Müller fügt hinzu: »[S]chon immer wurde mit dem Sumpf das Weibliche assoziiert (Schleim, Gebärmutter). Er gilt als […] Zufluchtsort für Flüchtlinge oder Widerstandsbastion und Versteck für Anführer oder allgemein als Ort, wo sich ›the Other‹ aufhält.« (Ebd.) Und dies alles ist Medea: Geflüchtete vor dem Bann Kreons und dem doch unausweichlichen Ende ihrer Elternschaft, Widerständige gegen eine aufoktroyierte Machtkonstellation und Anführerin ihrer eigenen Rebellion gegen Jason, Korinth, Illoyalität und Missbrauch.
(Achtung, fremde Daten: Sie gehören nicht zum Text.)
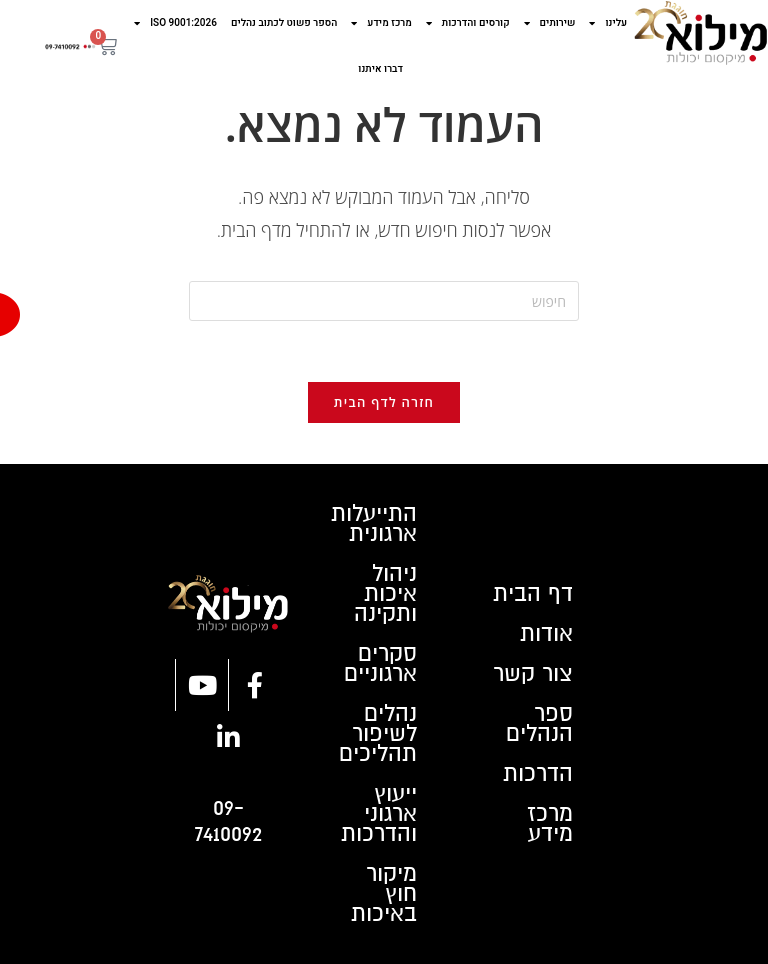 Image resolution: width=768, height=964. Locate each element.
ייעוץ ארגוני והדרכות (379, 814)
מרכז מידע (381, 23)
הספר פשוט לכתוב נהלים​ (284, 23)
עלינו (608, 23)
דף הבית (533, 594)
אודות (546, 634)
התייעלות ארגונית (374, 524)
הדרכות (538, 774)
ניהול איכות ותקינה (385, 594)
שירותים (550, 23)
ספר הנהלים (539, 724)
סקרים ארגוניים (380, 664)
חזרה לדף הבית (384, 402)
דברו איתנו (380, 69)
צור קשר (533, 674)
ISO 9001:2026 (175, 23)
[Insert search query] (384, 301)
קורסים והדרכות (468, 23)
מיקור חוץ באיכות (384, 894)
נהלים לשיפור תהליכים (378, 734) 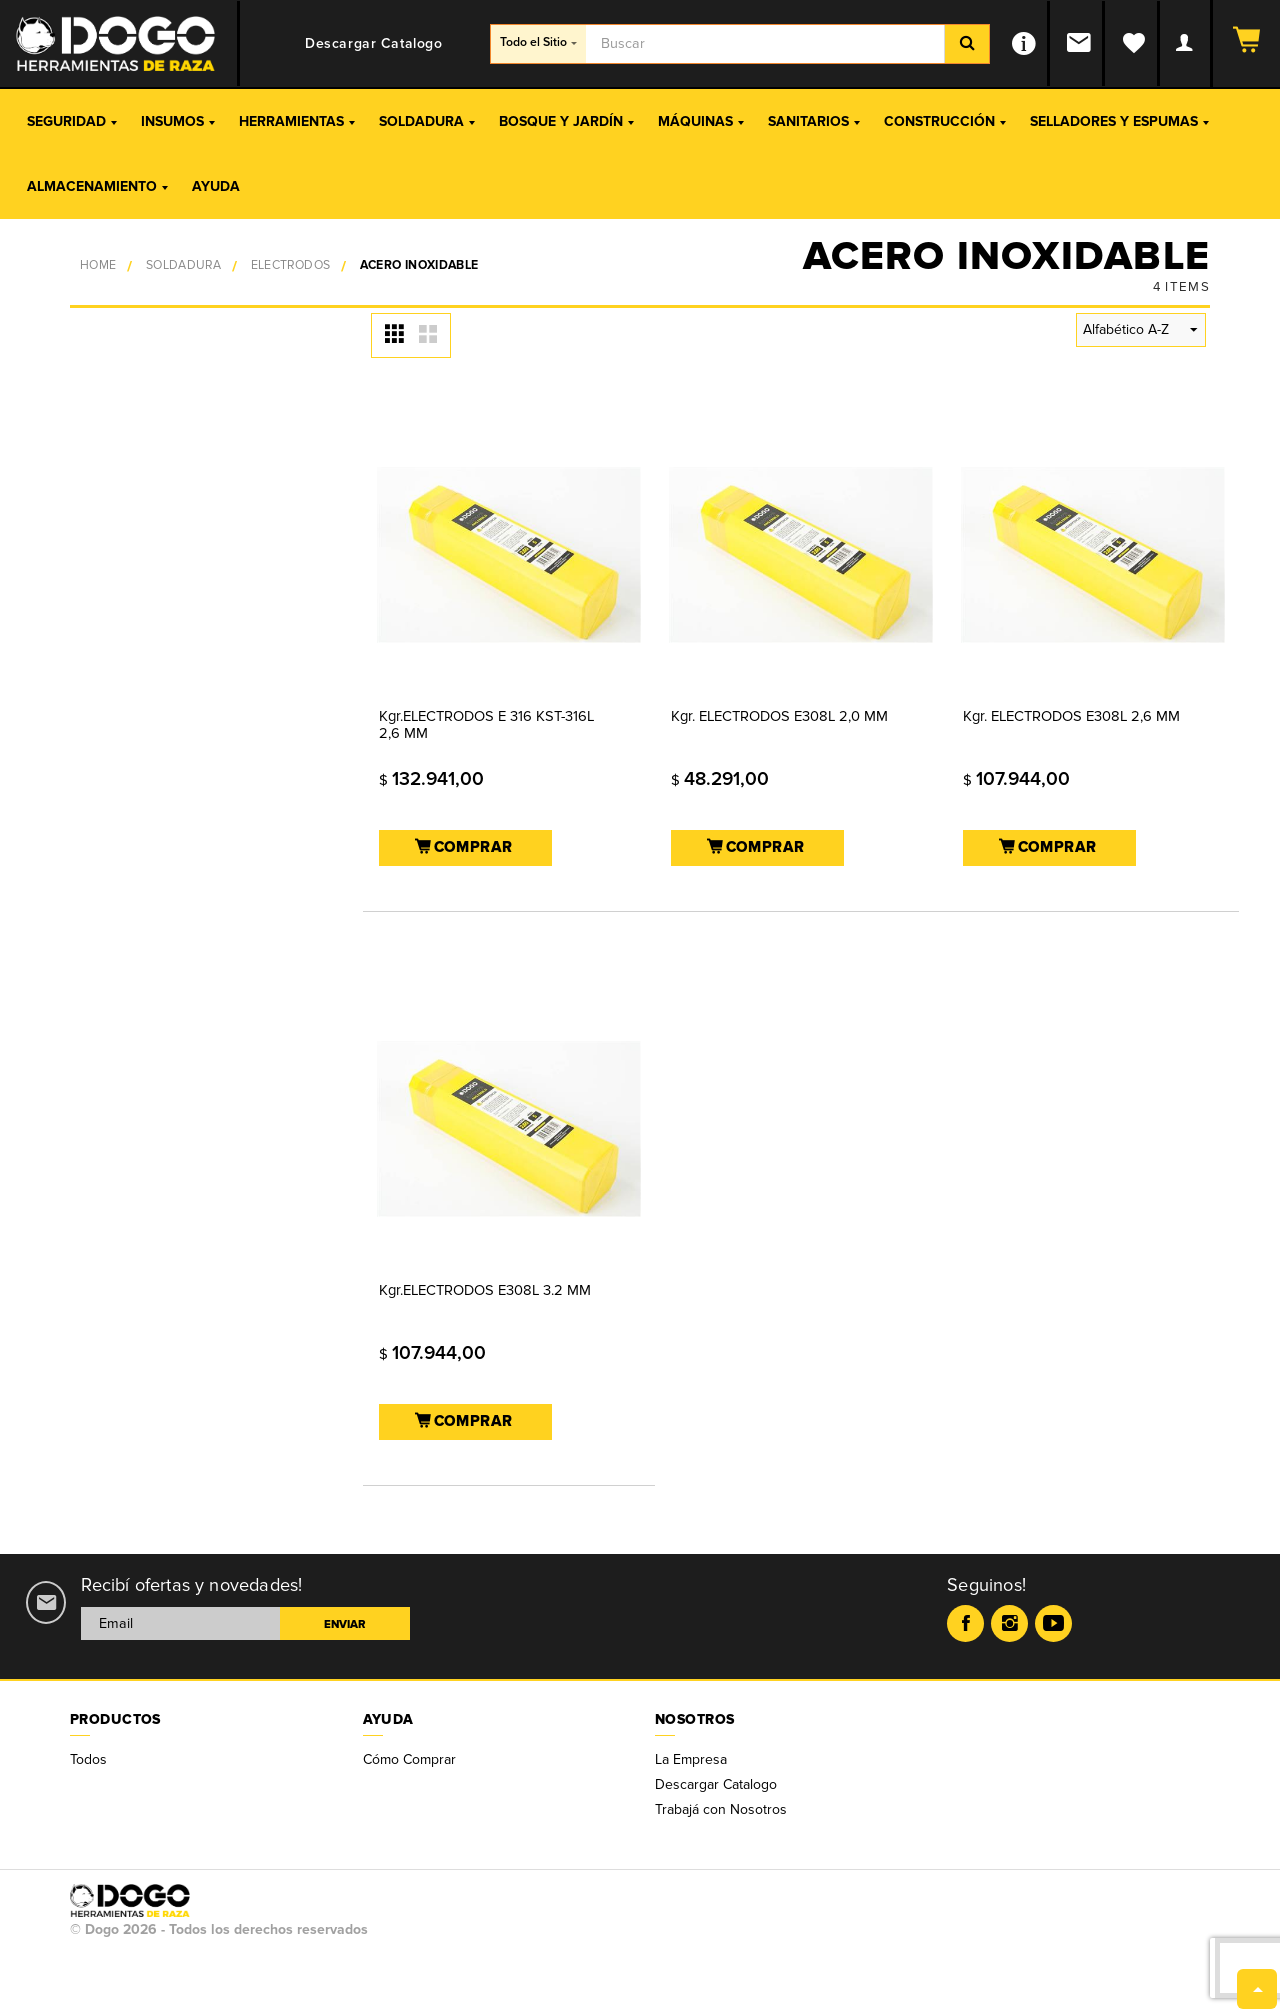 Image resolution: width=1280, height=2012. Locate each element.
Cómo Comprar (409, 1759)
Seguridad (72, 121)
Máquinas (701, 121)
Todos (88, 1759)
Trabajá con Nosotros (721, 1809)
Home (98, 265)
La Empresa (691, 1759)
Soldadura (427, 121)
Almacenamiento (97, 186)
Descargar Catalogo (716, 1784)
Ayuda (216, 186)
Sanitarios (814, 121)
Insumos (178, 121)
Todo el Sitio (538, 42)
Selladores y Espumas (1119, 121)
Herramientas (297, 121)
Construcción (945, 121)
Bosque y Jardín (566, 121) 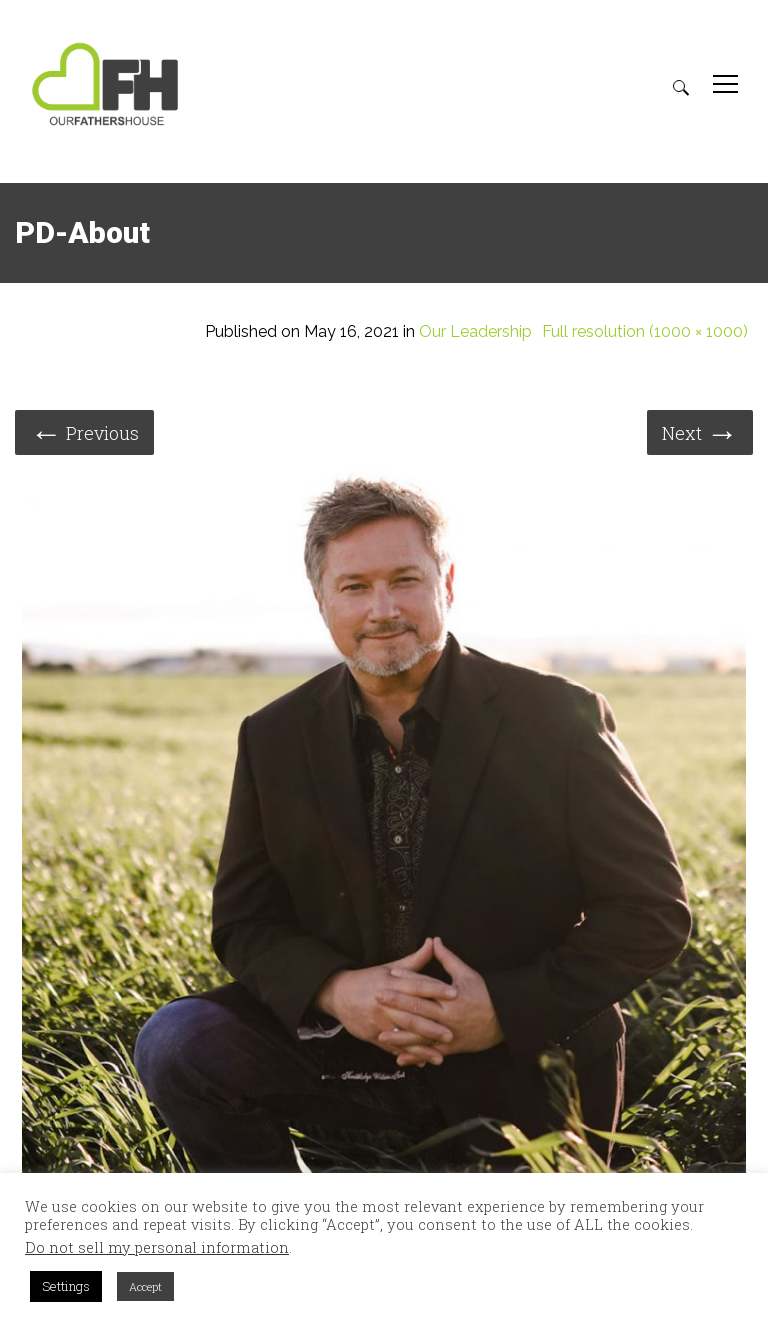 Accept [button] (145, 1286)
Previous (84, 431)
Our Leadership (475, 332)
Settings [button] (66, 1286)
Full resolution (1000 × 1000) (645, 332)
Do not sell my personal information (157, 1248)
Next (700, 431) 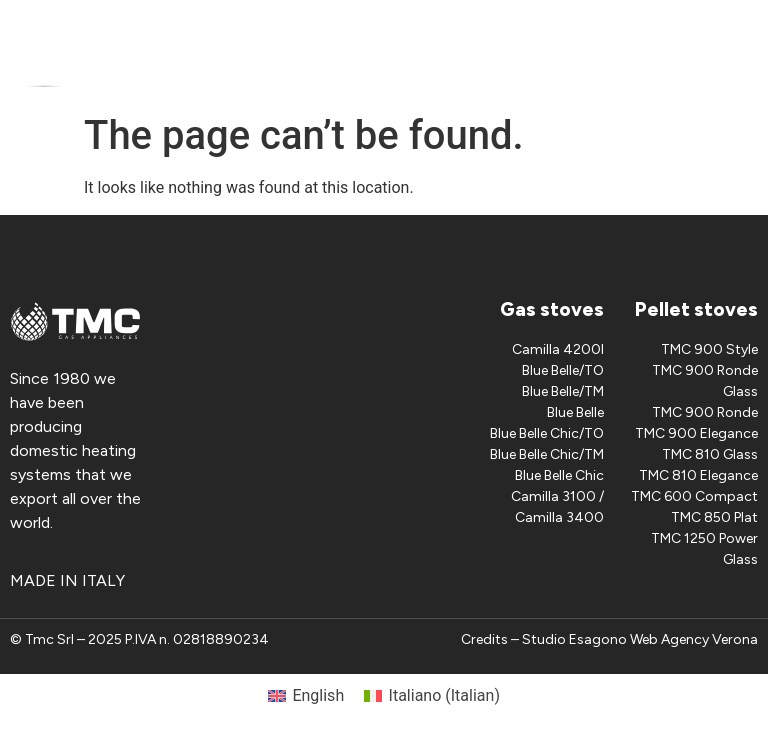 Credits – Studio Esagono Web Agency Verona (609, 639) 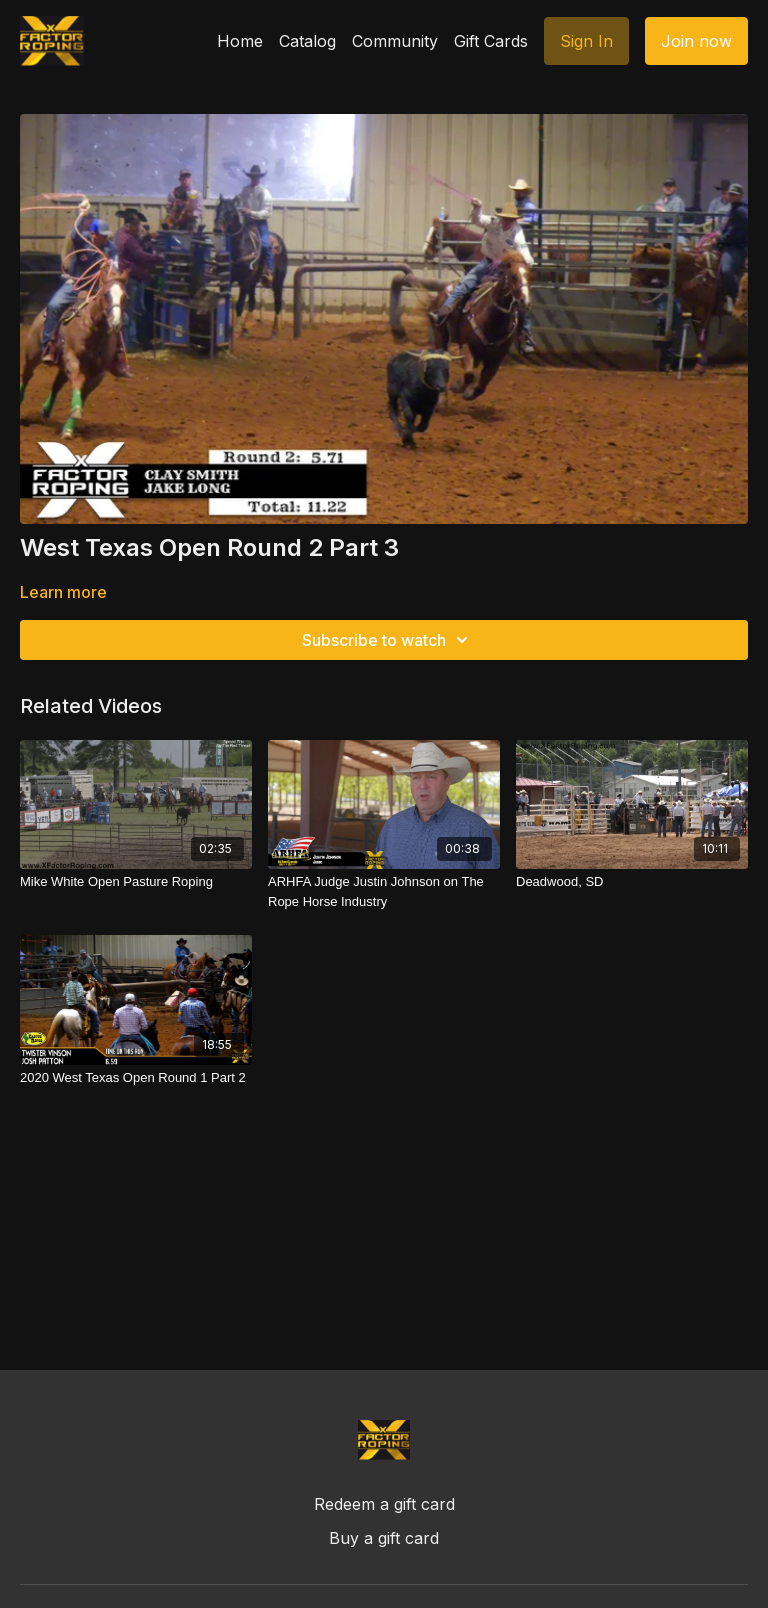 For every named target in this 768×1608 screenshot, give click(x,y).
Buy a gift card (384, 1538)
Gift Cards (491, 41)
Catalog (307, 41)
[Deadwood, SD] (632, 882)
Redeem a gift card (384, 1504)
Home (240, 41)
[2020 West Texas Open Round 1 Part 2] (136, 1078)
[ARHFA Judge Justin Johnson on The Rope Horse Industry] (384, 891)
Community (395, 41)
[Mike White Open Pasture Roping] (136, 882) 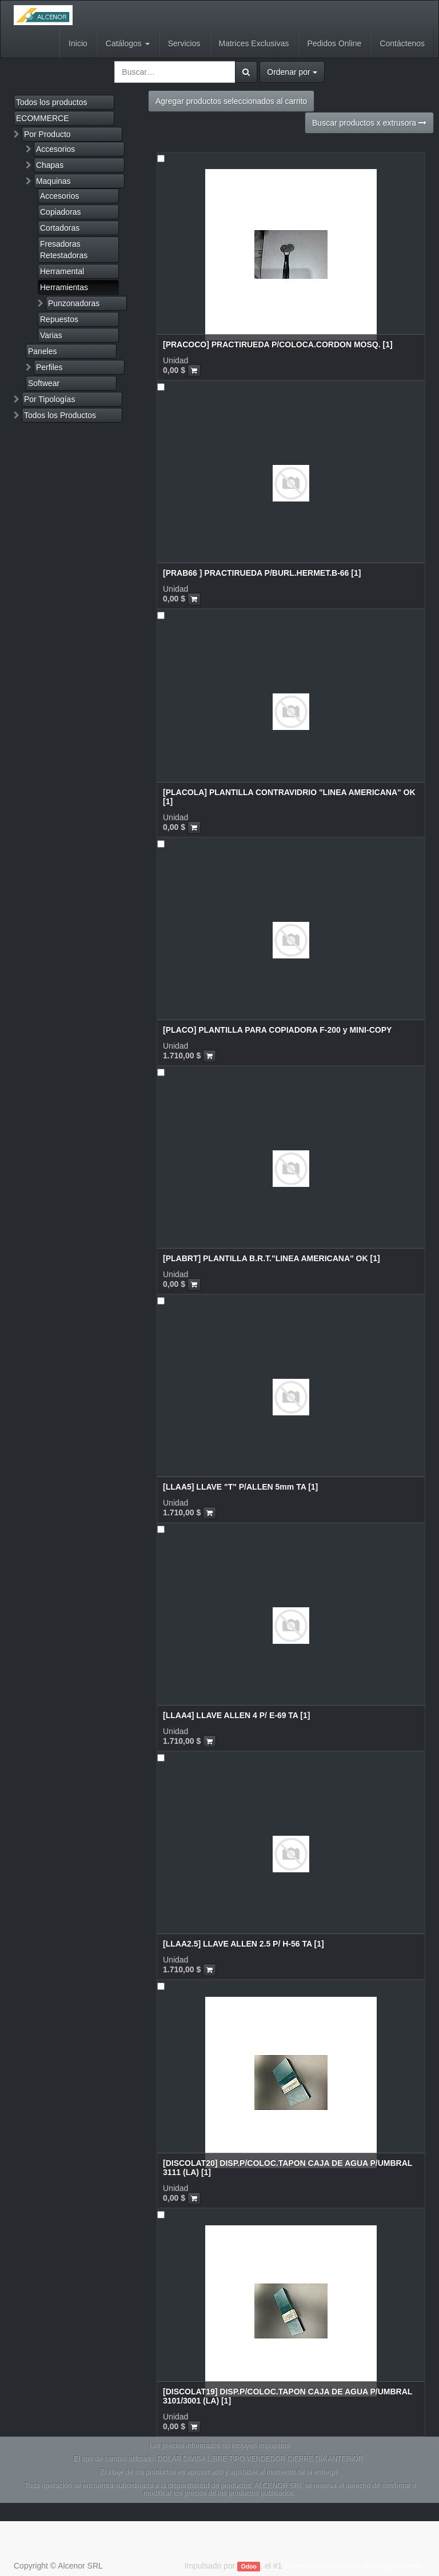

4. Abjektivität in Person und Ort

Das ›Wikingertum‹ der von Trier’schen Griechen stellt formell eine Assonanz mit dem Seefahrermythos der Argonautica dar, Hinweise auf die Seemacht Kreons und Jasons durchziehen den Film; selbst die endliche Enthebung Medeas von jeglicher irdischer Rechenschaft für ihre Taten dea ex machina auf dem zu Aigeus’ Schiff umgeformten Schlangenwagen unterstreicht den Fokus auf die See als dramatis persona. Gar ließe sich darüber debattieren, inwiefern Jason hier als ein dem populären Bild entsprechend frauenraubender Wikinger gelesen werden kann, lässt von Trier doch die Vorgeschichte um dessen Zusammenkunft mit Medea bis auf wenige, an eine Stummfilmtradition erinnernde Bildtafeln weitestgehend im Dunkeln und überlässt sie damit assoziativ der Rezipient:innen, während er kritisiert: »Ich bin mit dem Film nicht sonderlich zufrieden. Ich glaube, es liegt daran, daß ich diesen ganzen Wikingerquatsch nicht in den Griff bekommen habe. Egal, wie man solche Sachen umsetzt, gerät das Ergebnis unfreiwillig zu einer Art Maskerade.« (von Trier, zit. n. Björkman 2001: 120) Wer sich bspw. an Grillparzers Goldenes Vließ (1821) erinnert, mag Medeas blutigen Weggang aus der Heimat als von (blinder) Liebe bestimmt deuten, andere Versionen wie bspw. Dea Lohers Manhattan Medea (1999) stellen existenziellere Fragen nach dem Überleben in Heimat und / oder Fremde jeweils in den Vordergrund. Was diesen ›Arbeiten am Mythos‹5 (H. Blumenberg) gemein ist, ist die omnipräsente Verhandlung von Xenophobie, Alienation, Heimatlosigkeit – sowohl im geographischen wie auch im genealogischen Sinne. So ist Medeas

failure to fit in […] ascribed to purely social causes: she is a barbarian among Greeks. This element is also present in the ancient accounts, but it simply reinforces the root difficulty of Medea’s pied nature, part-god, part-mortal, part-beast; heroic male and maternal female. Within the moral order of specific natures, this is the essence of her tragedy and why her deliberations, which stage the conflict among her several natures, are of greater moral import than her deed. (Daston 2002: 392)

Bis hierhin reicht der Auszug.